Problem details: Each line of the data must be set down again without a single difference.

Information supplied:
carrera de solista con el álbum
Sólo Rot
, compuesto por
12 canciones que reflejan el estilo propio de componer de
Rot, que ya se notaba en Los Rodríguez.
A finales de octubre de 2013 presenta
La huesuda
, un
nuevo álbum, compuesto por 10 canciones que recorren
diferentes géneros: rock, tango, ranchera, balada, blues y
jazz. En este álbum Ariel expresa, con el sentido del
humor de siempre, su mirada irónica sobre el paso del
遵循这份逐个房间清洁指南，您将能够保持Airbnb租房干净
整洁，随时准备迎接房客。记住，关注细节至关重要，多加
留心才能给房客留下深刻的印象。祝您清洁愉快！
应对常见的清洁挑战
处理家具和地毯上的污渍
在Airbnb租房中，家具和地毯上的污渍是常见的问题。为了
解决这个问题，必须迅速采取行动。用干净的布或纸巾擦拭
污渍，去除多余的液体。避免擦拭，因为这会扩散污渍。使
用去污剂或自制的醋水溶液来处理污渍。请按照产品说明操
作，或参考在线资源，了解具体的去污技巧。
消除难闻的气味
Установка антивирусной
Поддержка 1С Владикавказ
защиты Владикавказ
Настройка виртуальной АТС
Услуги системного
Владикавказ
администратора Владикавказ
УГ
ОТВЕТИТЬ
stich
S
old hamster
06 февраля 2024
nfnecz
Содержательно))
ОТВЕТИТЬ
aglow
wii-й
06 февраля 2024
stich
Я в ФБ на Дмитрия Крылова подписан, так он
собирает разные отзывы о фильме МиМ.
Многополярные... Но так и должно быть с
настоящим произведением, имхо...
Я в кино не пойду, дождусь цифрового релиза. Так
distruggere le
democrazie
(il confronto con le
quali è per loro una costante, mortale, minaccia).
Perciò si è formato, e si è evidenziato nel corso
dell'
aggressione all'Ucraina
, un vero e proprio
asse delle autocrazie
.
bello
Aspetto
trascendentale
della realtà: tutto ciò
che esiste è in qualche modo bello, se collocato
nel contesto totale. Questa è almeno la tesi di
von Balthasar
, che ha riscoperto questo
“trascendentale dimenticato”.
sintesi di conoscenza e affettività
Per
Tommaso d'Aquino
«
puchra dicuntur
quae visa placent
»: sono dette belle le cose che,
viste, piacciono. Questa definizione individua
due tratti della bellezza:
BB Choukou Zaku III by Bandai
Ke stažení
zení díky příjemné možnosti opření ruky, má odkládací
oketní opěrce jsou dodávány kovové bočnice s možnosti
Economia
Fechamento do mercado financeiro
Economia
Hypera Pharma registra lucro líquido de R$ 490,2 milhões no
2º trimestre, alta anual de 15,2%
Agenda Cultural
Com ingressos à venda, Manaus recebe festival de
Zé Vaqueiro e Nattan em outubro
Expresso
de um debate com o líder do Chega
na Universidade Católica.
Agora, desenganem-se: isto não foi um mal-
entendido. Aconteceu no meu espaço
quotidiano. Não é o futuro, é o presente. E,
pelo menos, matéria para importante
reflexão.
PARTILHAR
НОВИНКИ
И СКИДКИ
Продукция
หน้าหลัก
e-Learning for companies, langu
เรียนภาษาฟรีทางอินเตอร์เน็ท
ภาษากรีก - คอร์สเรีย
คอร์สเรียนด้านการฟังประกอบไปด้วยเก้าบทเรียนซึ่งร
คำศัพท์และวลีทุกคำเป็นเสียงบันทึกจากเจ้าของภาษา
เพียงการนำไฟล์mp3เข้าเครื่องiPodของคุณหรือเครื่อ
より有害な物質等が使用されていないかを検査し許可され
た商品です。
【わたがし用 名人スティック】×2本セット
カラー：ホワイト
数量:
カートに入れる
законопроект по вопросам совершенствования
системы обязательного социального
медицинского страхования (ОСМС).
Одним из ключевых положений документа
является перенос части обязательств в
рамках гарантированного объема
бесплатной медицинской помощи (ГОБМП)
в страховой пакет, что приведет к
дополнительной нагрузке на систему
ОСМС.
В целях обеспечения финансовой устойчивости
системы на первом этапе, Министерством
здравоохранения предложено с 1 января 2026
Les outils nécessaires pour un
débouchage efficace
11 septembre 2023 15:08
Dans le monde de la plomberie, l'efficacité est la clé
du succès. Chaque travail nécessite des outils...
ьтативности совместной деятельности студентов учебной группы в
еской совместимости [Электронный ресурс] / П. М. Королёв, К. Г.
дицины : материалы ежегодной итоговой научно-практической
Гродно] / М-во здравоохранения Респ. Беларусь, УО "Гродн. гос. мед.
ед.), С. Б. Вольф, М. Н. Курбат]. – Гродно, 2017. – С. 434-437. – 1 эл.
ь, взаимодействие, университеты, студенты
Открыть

Result of the exercise:
carrera de solista con el álbum
Sólo Rot
, compuesto por
12 canciones que reflejan el estilo propio de componer de
Rot, que ya se notaba en Los Rodríguez.
A finales de octubre de 2013 presenta
La huesuda
, un
nuevo álbum, compuesto por 10 canciones que recorren
diferentes géneros: rock, tango, ranchera, balada, blues y
jazz. En este álbum Ariel expresa, con el sentido del
humor de siempre, su mirada irónica sobre el paso del
遵循这份逐个房间清洁指南，您将能够保持Airbnb租房干净
整洁，随时准备迎接房客。记住，关注细节至关重要，多加
留心才能给房客留下深刻的印象。祝您清洁愉快！
应对常见的清洁挑战
处理家具和地毯上的污渍
在Airbnb租房中，家具和地毯上的污渍是常见的问题。为了
解决这个问题，必须迅速采取行动。用干净的布或纸巾擦拭
污渍，去除多余的液体。避免擦拭，因为这会扩散污渍。使
用去污剂或自制的醋水溶液来处理污渍。请按照产品说明操
作，或参考在线资源，了解具体的去污技巧。
消除难闻的气味
Установка антивирусной
Поддержка 1С Владикавказ
защиты Владикавказ
Настройка виртуальной АТС
Услуги системного
Владикавказ
администратора Владикавказ
УГ
ОТВЕТИТЬ
stich
S
old hamster
06 февраля 2024
nfnecz
Содержательно))
ОТВЕТИТЬ
aglow
wii-й
06 февраля 2024
stich
Я в ФБ на Дмитрия Крылова подписан, так он
собирает разные отзывы о фильме МиМ.
Многополярные... Но так и должно быть с
настоящим произведением, имхо...
Я в кино не пойду, дождусь цифрового релиза. Так
distruggere le
democrazie
(il confronto con le
quali è per loro una costante, mortale, minaccia).
Perciò si è formato, e si è evidenziato nel corso
dell'
aggressione all'Ucraina
, un vero e proprio
asse delle autocrazie
.
bello
Aspetto
trascendentale
della realtà: tutto ciò
che esiste è in qualche modo bello, se collocato
nel contesto totale. Questa è almeno la tesi di
von Balthasar
, che ha riscoperto questo
“trascendentale dimenticato”.
sintesi di conoscenza e affettività
Per
Tommaso d'Aquino
«
puchra dicuntur
quae visa placent
»: sono dette belle le cose che,
viste, piacciono. Questa definizione individua
due tratti della bellezza:
BB Choukou Zaku III by Bandai
Ke stažení
zení díky příjemné možnosti opření ruky, má odkládací
oketní opěrce jsou dodávány kovové bočnice s možnosti
Economia
Fechamento do mercado financeiro
Economia
Hypera Pharma registra lucro líquido de R$ 490,2 milhões no
2º trimestre, alta anual de 15,2%
Agenda Cultural
Com ingressos à venda, Manaus recebe festival de
Zé Vaqueiro e Nattan em outubro
Expresso
de um debate com o líder do Chega
na Universidade Católica.
Agora, desenganem-se: isto não foi um mal-
entendido. Aconteceu no meu espaço
quotidiano. Não é o futuro, é o presente. E,
pelo menos, matéria para importante
reflexão.
PARTILHAR
НОВИНКИ
И СКИДКИ
Продукция
หน้าหลัก
e-Learning for companies, langu
เรียนภาษาฟรีทางอินเตอร์เน็ท
ภาษากรีก - คอร์สเรีย
คอร์สเรียนด้านการฟังประกอบไปด้วยเก้าบทเรียนซึ่งร
คำศัพท์และวลีทุกคำเป็นเสียงบันทึกจากเจ้าของภาษา
เพียงการนำไฟล์mp3เข้าเครื่องiPodของคุณหรือเครื่อ
より有害な物質等が使用されていないかを検査し許可され
た商品です。
【わたがし用 名人スティック】×2本セット
カラー：ホワイト
数量:
カートに入れる
законопроект по вопросам совершенствования
системы обязательного социального
медицинского страхования (ОСМС).
Одним из ключевых положений документа
является перенос части обязательств в
рамках гарантированного объема
бесплатной медицинской помощи (ГОБМП)
в страховой пакет, что приведет к
дополнительной нагрузке на систему
ОСМС.
В целях обеспечения финансовой устойчивости
системы на первом этапе, Министерством
здравоохранения предложено с 1 января 2026
Les outils nécessaires pour un
débouchage efficace
11 septembre 2023 15:08
Dans le monde de la plomberie, l'efficacité est la clé
du succès. Chaque travail nécessite des outils...
ьтативности совместной деятельности студентов учебной группы в
еской совместимости [Электронный ресурс] / П. М. Королёв, К. Г.
дицины : материалы ежегодной итоговой научно-практической
Гродно] / М-во здравоохранения Респ. Беларусь, УО "Гродн. гос. мед.
ед.), С. Б. Вольф, М. Н. Курбат]. – Гродно, 2017. – С. 434-437. – 1 эл.
ь, взаимодействие, университеты, студенты
Открыть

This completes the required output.